Geschichtsträchtig waren viele der römischen Feiertage, doch kaum einer war so nahe an einer Berührung des Göttlichen wie das Armilustrium der Salier. Genauer gesagt, der salii Palatini, denn diese waren es, die mit mir nun die porta unserer Curia auf dem Palatin verließen, in welcher wir uns ansonsten für Planungen oder zum Üben des Tanzes einfanden. Mars schien uns an diesem Tage gnädig zu sein, denn wie schon am Feiertag des Equus October blieben wir vom Regen verschont, es war kühl, aber nicht zu eisig - aber daran dachte ich nicht, zumindest nicht in diesem Augenblick. Denn an diesem Tag trugen wir eine ganz besondere Verantwortung, und zugleich eine große Ehre:
Jeder Salier trug ein Schild, eines der heiligen ancilia, geschmiedet in der Form einer Acht - und einer unter uns, niemand wusste, welcher es war, trug jenes besondere Schild, das einst von Mars selbst als Pfand für den Bestand des römischen Reiches hingegeben worden war, am Arm. Die Weisheit des Numa Pompilius, einem der ersten Könige Roms, hatte dieses so besondere Schild über die Jahrhunderte hinweg beschützt, denn nachdem seine Gemahlin Egeria ihm das Geheimnis des Schildes verraten hatte, hatte der Schmied Mamurius Veturius im Auftrag des Königs elf gleiche Schilde gefertigt, vom Auge nicht vom besonderen Geschenk des Mars zu unterscheiden. So wurde ein möglicher Raub und damit ein Verderben des Reiches wirkungsvoll verhindert - und nur an besonderen Tagen trugen wir, die salii Palatini, diese Schilde durch Rom, auf dass die Menschen immer an das großherzige Geschenk des Mars erinnert würden. Auch wenn ich nicht ahnte, wer nun das besondere Schild trug, ich fühlte mich allein durch das Wissen, dass es unter jenen war, die wir feierlich trugen, auserwählt und in heiliger Ehrfurcht erhoben.

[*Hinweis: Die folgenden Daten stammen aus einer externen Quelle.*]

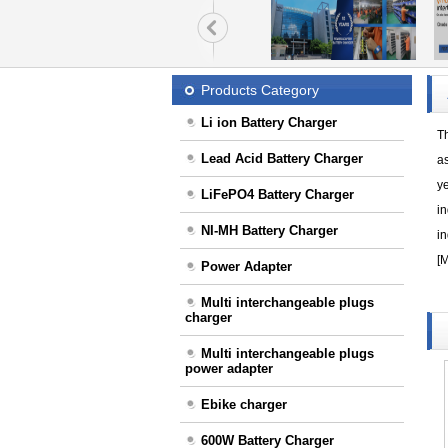
Products Category
Li ion Battery Charger
T
Lead Acid Battery Charger
a
ye
LiFePO4 Battery Charger
in
NI-MH Battery Charger
in
[
M
Power Adapter
Multi interchangeable plugs
charger
Multi interchangeable plugs
power adapter
Ebike charger
600W Battery Charger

Dieses Mal zog ich den anderen voran, angetan mit der archaischen roten tunica, der trabea, dem ancilium und dem einschneidigen Hiebschwert an der Seite, denn dies war die Aufgabe des magisters, er war seit jeher der Vortänzer und Vorsänger gewesen und ging den anderen sodales voraus. So mussten einst die Krieger ausgesehen haben, die aus dem beschaulichen Städtchen Rom, dieser eins so kleinen Siedlung, eine mächtige Stadt geformt hatten, und auch dieser Aspekt des Armilustriums, die greifbare Erinnerung an unsere stolze Vergangenheit, gefiel mir sehr gut.
Als es hinter mir still geworden war, verharrte ich noch einen Moment, und gab dann mit der Hand das Zeichen zum Beginn, zog dann mein Schwert und schlug es, der Tradition entsprechend, dreimal auf das ancilium - einen Atemzug später antworteten mir die sodales mit derselben Wucht, das metallene Dröhnen erfüllte die Luft, und der Tanz begann. Ich begann den carmen saliare, laut und kräftig mit volltönender Stimme, und im Dreischritt, im Stampfen unserer Füße, im Klang der Waffen auf das Schild, zogen wir los, bezeugten einmal mehr Mars unsere Ehrerbietung und das immerwährende Versprechen, sein Geschenk zu bewahren, zum Wohle des Imperiums.